Step-by-step explanation:
The time dilation formula is given by
[tex]F(t) = \dfrac{t}{\sqrt{1-v^2}}[/tex]
where t is the time measured by the moving observer and F(t) is the time measured by the stationary earth-bound observer and v is the velocity of the moving observer expressed as a fraction of the speed of light.
a) If the observer is moving at 80% of the speed of light and observes an event that lasts for 1 second, a stationary observer will see the same event occurring over a time period of
[tex]F(t) = \dfrac{1\:\text{s}}{\sqrt{1-(0.8)^2}}[/tex]
[tex]\:\:\:\:\:\:\:=\dfrac{1\:\text{s}}{\sqrt{1-(0.8)^2}} =\dfrac{1\:\text{s}}{\sqrt{1-(0.64)}}[/tex]
[tex]\:\:\:\:\:\:\:=1.67\:\text{s}[/tex]
This means that any event observed by this moving observer will be seen by a stationary observer to occur 67% longer.
b) Given:
t = 1 second
F(t) = 2 seconds
We need to find the speed of the observer such that an event seen by this observer will occur twice as long as seen by a stationary observer.

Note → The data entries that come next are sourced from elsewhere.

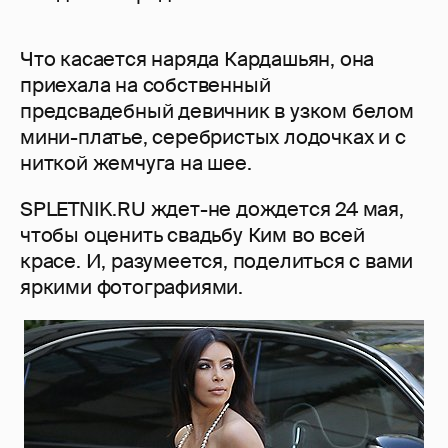
Что касается наряда Кардашьян, она
приехала на собственный
предсвадебный девичник в узком белом
мини-платье, серебристых лодочках и с
ниткой жемчуга на шее.
SPLETNIK.RU ждет-не дождется 24 мая,
чтобы оценить свадьбу Ким во всей
красе. И, разумеется, поделиться с вами
яркими фотографиями.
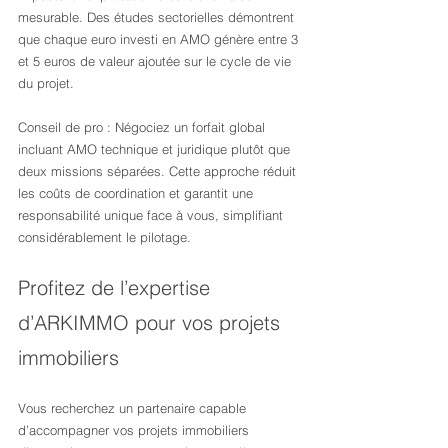
mesurable. Des études sectorielles démontrent 
que chaque euro investi en AMO génère entre 3 
et 5 euros de valeur ajoutée sur le cycle de vie 
du projet.
Conseil de pro : Négociez un forfait global 
incluant AMO technique et juridique plutôt que 
deux missions séparées. Cette approche réduit 
les coûts de coordination et garantit une 
responsabilité unique face à vous, simplifiant 
considérablement le pilotage.
Profitez de l’expertise 
d’ARKIMMO pour vos projets 
immobiliers
Vous recherchez un partenaire capable 
d’accompagner vos projets immobiliers 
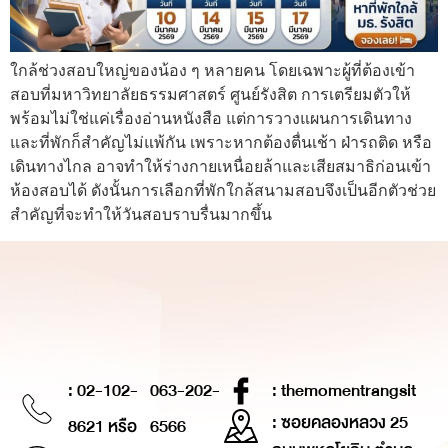
ใกล้ช่วงสอบใหญ่ของน้อง ๆ หลายคน โดยเฉพาะผู้ที่ต้องเข้า
สอบที่มหาวิทยาลัยธรรมศาสตร์ ศูนย์รังสิต การเตรียมตัวให้
พร้อมไม่ใช่แค่เรื่องอ่านหนังสือ แต่การวางแผนการเดินทาง
และที่พักก็สำคัญไม่แพ้กัน เพราะหากต้องตื่นเช้า ฝ่ารถติด หรือ
เดินทางไกล อาจทำให้ร่างกายเหนื่อยล้าและเสียสมาธิก่อนเข้า
ห้องสอบได้ ดังนั้นการเลือกที่พักใกล้สนามสอบจึงเป็นอีกตัวช่วย
สำคัญที่จะทำให้วันสอบราบรื่นมากขึ้น
: 02-102-
063-202-
: themomentrangsit
: ซอยคลองหลวง 25
8621 หรือ
6566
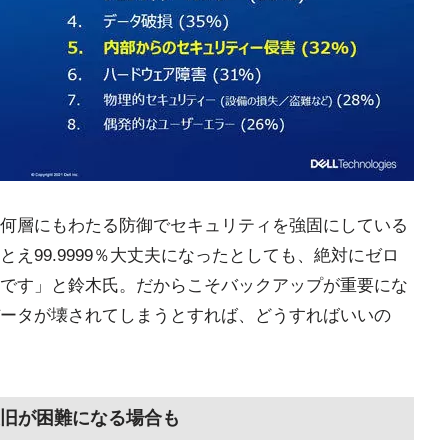
何層にもわたる防御でセキュリティを強固にしている
え99.9999％大丈夫になったとしても、絶対にゼロ
です」と鈴木氏。だからこそバックアップが重要にな
ータが壊されてしまうとすれば、どうすればいいの
復旧が困難になる場合も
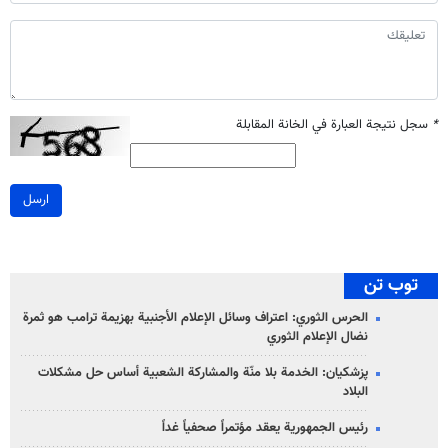
*
سجل نتيجة العبارة في الخانة المقابلة
ارسل
توب تن
الحرس الثوري: اعتراف وسائل الإعلام الأجنبية بهزيمة ترامب هو ثمرة
نضال الإعلام الثوري
پزشکیان: الخدمة بلا منّة والمشاركة الشعبية أساس حل مشكلات
البلاد
رئيس الجمهورية يعقد مؤتمراً صحفياً غداً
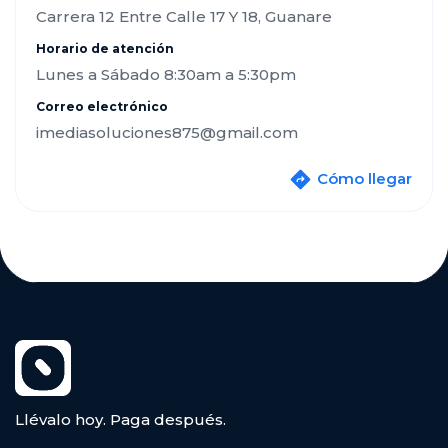
Carrera 12 Entre Calle 17 Y 18, Guanare
Horario de atención
Lunes a Sábado 8:30am a 5:30pm
Correo electrónico
imediasoluciones875@gmail.com
Cómo llegar
Llévalo hoy. Paga después.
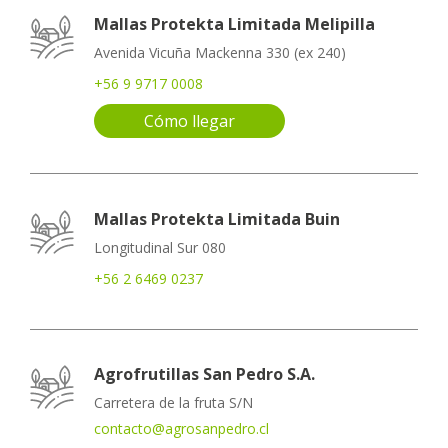
Mallas Protekta Limitada Melipilla
Avenida Vicuña Mackenna 330 (ex 240)
+56 9 9717 0008
Cómo llegar
Mallas Protekta Limitada Buin
Longitudinal Sur 080
+56 2 6469 0237
Agrofrutillas San Pedro S.A.
Carretera de la fruta S/N
contacto@agrosanpedro.cl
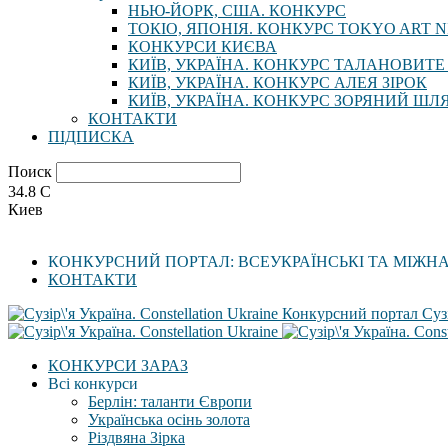
НЬЮ-ЙОРК, США. КОНКУРС
ТОКІО, ЯПОНІЯ. КОНКУРС TOKYO ART N
КОНКУРСИ КИЄВА
КИЇВ, УКРАЇНА. КОНКУРС ТАЛАНОВИТЕ
КИЇВ, УКРАЇНА. КОНКУРС АЛЕЯ ЗІРОК
КИЇВ, УКРАЇНА. КОНКУРС ЗОРЯНИЙ ШЛ
КОНТАКТИ
ПІДПИСКА
Поиск
34.8
C
Киев
КОНКУРСНИЙ ПОРТАЛ: ВСЕУКРАЇНСЬКІ ТА МІЖН
КОНТАКТИ
Конкурсний портал Сузі
КОНКУРСИ ЗАРАЗ
Всі конкурси
Берлін: таланти Європи
Українська осінь золота
Різдвяна Зірка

Move the term containing the radical to the left side so the equation becomes
[tex]\sqrt{1-v^2} = \dfrac{t}{F(t)}[/tex]
Take the square of both sides, we get
[tex]1 - v^2 =\dfrac{t^2}{F^2(t)}[/tex]
Solving for v, we get
[tex]v^2 = 1 - \dfrac{t^2}{F^2(t)}[/tex]
or
[tex]v = \sqrt{1 - \dfrac{t^2}{F^2(t)}}[/tex]
Putting in the values for t and F(t) we get
[tex]v = \sqrt{1 - \dfrac{(1\:\text{s})^2}{(2\:\text{s})^2}}[/tex]
[tex]v = \sqrt{1 - \dfrac{1}{4}} = \sqrt{0.75}[/tex]
[tex]\:\:\:\:=0.866[/tex]
This means that the observer must moves at 86.6% of the speed of light.